CT diagnosis of mesenteric adenitis

P M Rao, J T Rhea, R A Novelline
Radiology 1997, 202 (1): 145-9

PURPOSE: To quantify how frequently mesenteric adenitis clinically mimics appendicitis and to determine its appearance at computed tomography (CT).

MATERIALS AND METHODS: The medical records of 651 consecutive patients with an admission diagnosis of appendicitis were reviewed to determine how often mesenteric adenitis was the discharge diagnosis. The CT scans of a separate group of 18 patients with a discharge diagnosis of mesenteric adenitis were reviewed. These patients were part of a group of 100 consecutive patients prospectively evaluated with CT of the appendix for clinically suspected appendicitis.

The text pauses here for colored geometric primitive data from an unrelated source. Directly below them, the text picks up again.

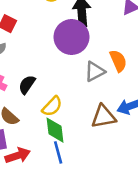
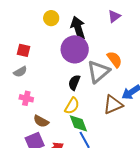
gray triangle: (95, 71) -> (98, 72), size x1.4
black semicircle: (27, 85) -> (74, 83), moved

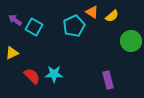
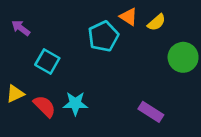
cyan square: (34, 27) -> (47, 62), moved
yellow triangle: (12, 53) -> (15, 94), moved
purple rectangle: (108, 80) -> (151, 112), turned -42

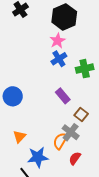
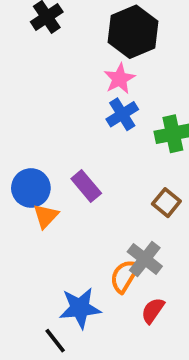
purple rectangle: (63, 96) -> (86, 186), moved
brown square: (81, 114) -> (166, 203), moved
orange triangle: (19, 137) -> (46, 216), moved

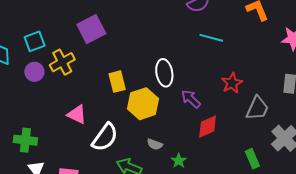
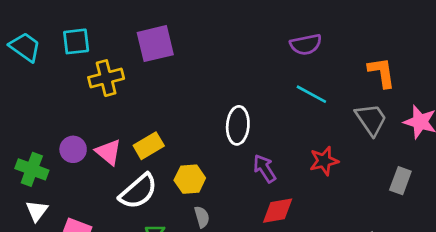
purple circle: (34, 72) -> (73, 149), moved
yellow rectangle: (117, 82) -> (149, 146), moved, turned 60
yellow hexagon: (143, 104) -> (190, 179), moved, size x0.7
gray trapezoid: (257, 108) -> (371, 119), moved, turned -72
gray semicircle: (155, 144) -> (202, 217), turned -140

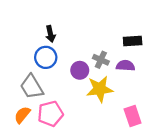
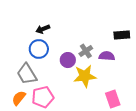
black arrow: (50, 34) -> (43, 29), turned 80
black rectangle: (133, 41) -> (122, 35), moved
gray cross: (101, 60) -> (86, 51), turned 32

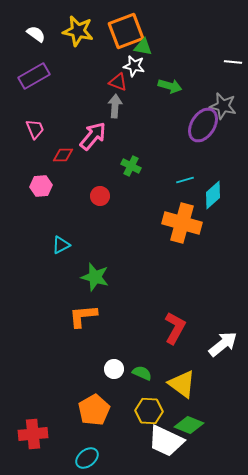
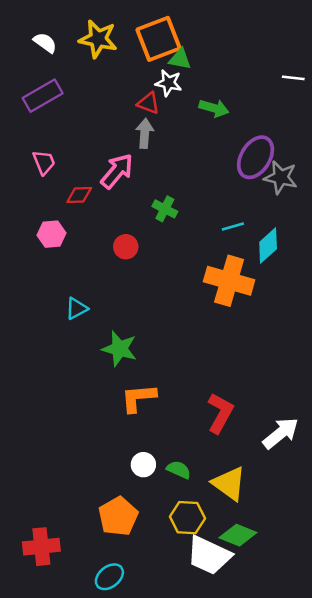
gray star: (223, 106) -> (281, 177), moved
orange L-shape: (83, 316) -> (138, 398), moved

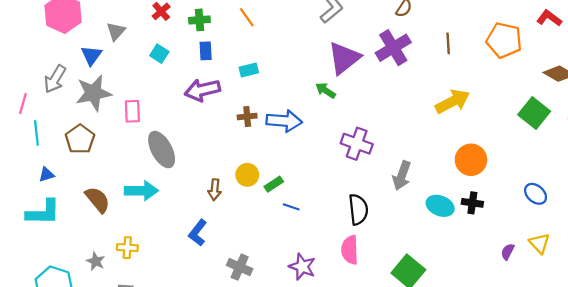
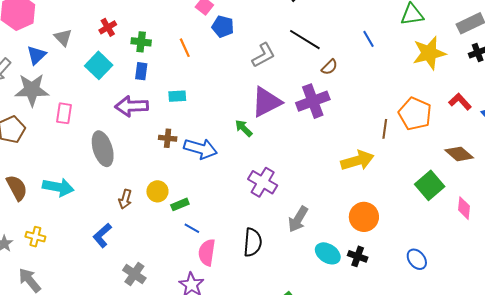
gray triangle: (116, 31) -> (63, 38), turned -36
brown line: (448, 43) -> (385, 129), moved
cyan square: (159, 54) -> (99, 65), size x1.5
gray ellipse: (162, 150) -> (103, 149), moved
pink semicircle: (350, 250) -> (207, 252), moved

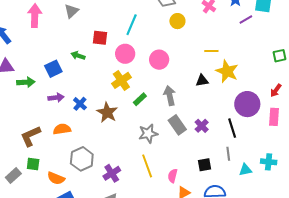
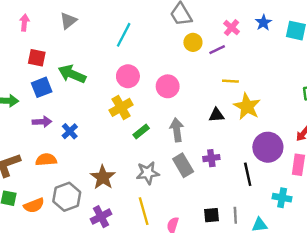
pink arrow: (35, 16) -> (24, 23), size x0.6
purple line: (246, 20) -> (217, 50), moved
cyan line: (132, 25) -> (124, 35), moved
red square: (100, 38) -> (37, 58), moved
green arrow: (78, 56) -> (72, 74), size x1.6
brown star: (107, 112) -> (103, 177), moved
purple cross: (202, 126) -> (211, 158), moved, turned 32
gray line: (228, 154) -> (235, 215), moved
cyan cross: (269, 162) -> (282, 198), moved
orange semicircle: (56, 178) -> (34, 205), moved, turned -48

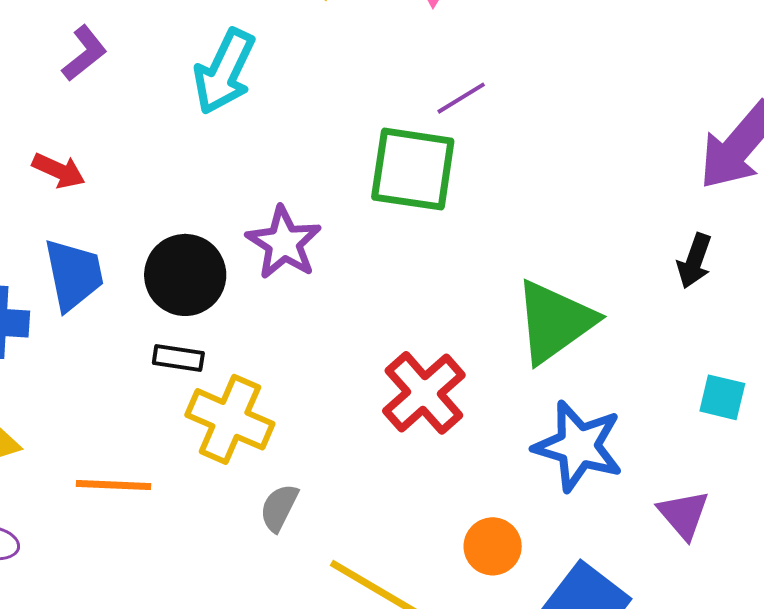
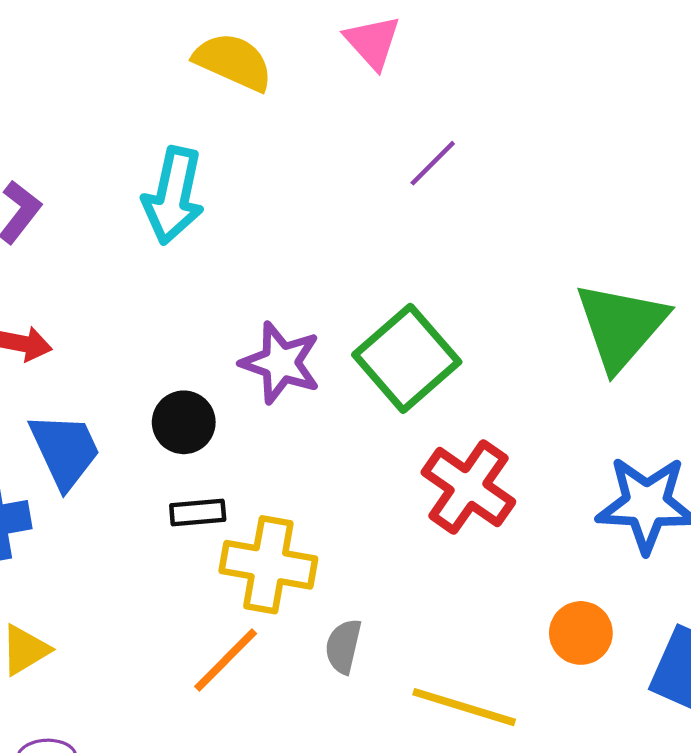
green square: (413, 169) -> (407, 358), moved, turned -36
black circle: (185, 275) -> (184, 422), size x0.7
green triangle: (555, 322) -> (621, 326), moved
orange line: (114, 485) -> (226, 660), moved, turned -34

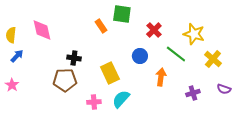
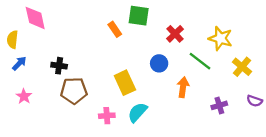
pink diamond: (42, 30) -> (35, 18), moved
black cross: (74, 58) -> (59, 66), moved
pink star: (12, 85) -> (24, 96), moved

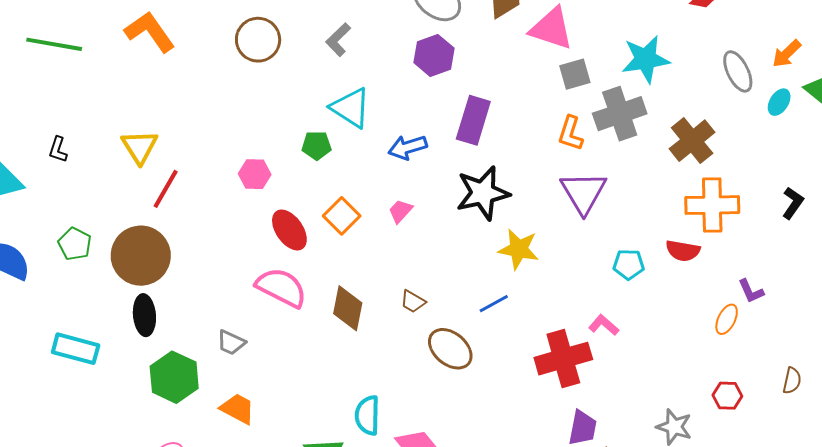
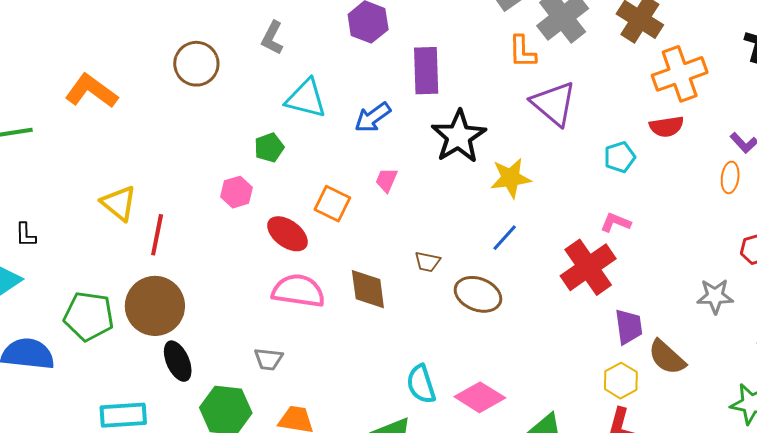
green pentagon: (317, 145) -> (269, 148), moved
black L-shape: (58, 150) -> (26, 235), moved
green pentagon: (75, 244) -> (89, 316), size x1.5

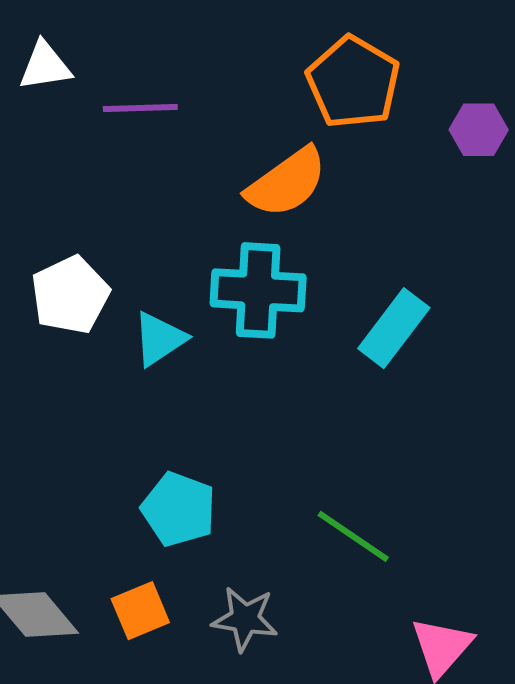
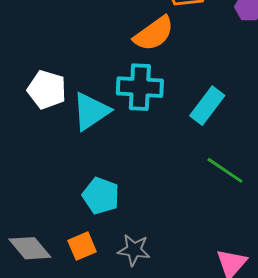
white pentagon: (70, 295) -> (47, 90), turned -30
cyan triangle: (159, 339) -> (91, 111), size x1.4
green line: (353, 536) -> (225, 170), moved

RESULTS: Fifty of 651 patients (7.7%) with an admission diagnosis of appendicitis had a discharge diagnosis of mesenteric adenitis. Mesenteric adenitis constituted 50 of the 252 (19.8%) discharge diagnoses other than appendicitis. All 18 CT scans of mesenteric adenitis showed three or more nodes that measured at least 5 mm in shortest axis clustered in the right lower quadrant, with a normal appendix identified. Eight patients had associated ileal or ileocecal wall thickening.

CONCLUSION: Mesenteric adenitis is an important clinical mimic of appendicitis. It appears at CT as clustered, enlarged mesenteric lymph nodes with a normal appendix, and there may be associated ileitis or ileocolitis noted.